## WHAT YOU ARE ASKED TO DO:
When you transcribe the entries below, keep the wording exact and omit the pictures.
:::
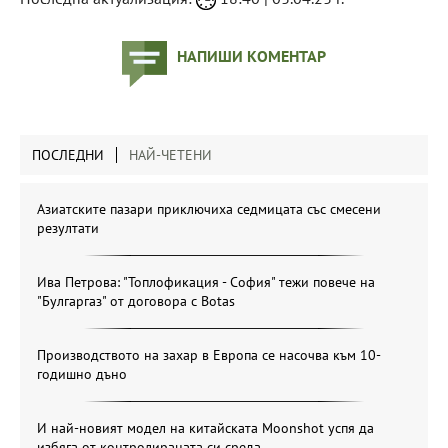
НАПИШИ КОМЕНТАР
ПОСЛЕДНИ
НАЙ-ЧЕТЕНИ
Азиатските пазари приключиха седмицата със смесени
резултати
Ива Петрова: "Топлофикация - София" тежи повече на
"Булгаргаз" от договора с Botas
Производството на захар в Европа се насочва към 10-
годишно дъно
И най-новият модел на китайската Moonshot успя да
избяга от контролираната си среда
:::
## EXERCISE RESULT:
НАПИШИ КОМЕНТАР
ПОСЛЕДНИ
НАЙ-ЧЕТЕНИ
Азиатските пазари приключиха седмицата със смесени
резултати
Ива Петрова: "Топлофикация - София" тежи повече на
"Булгаргаз" от договора с Botas
Производството на захар в Европа се насочва към 10-
годишно дъно
И най-новият модел на китайската Moonshot успя да
избяга от контролираната си среда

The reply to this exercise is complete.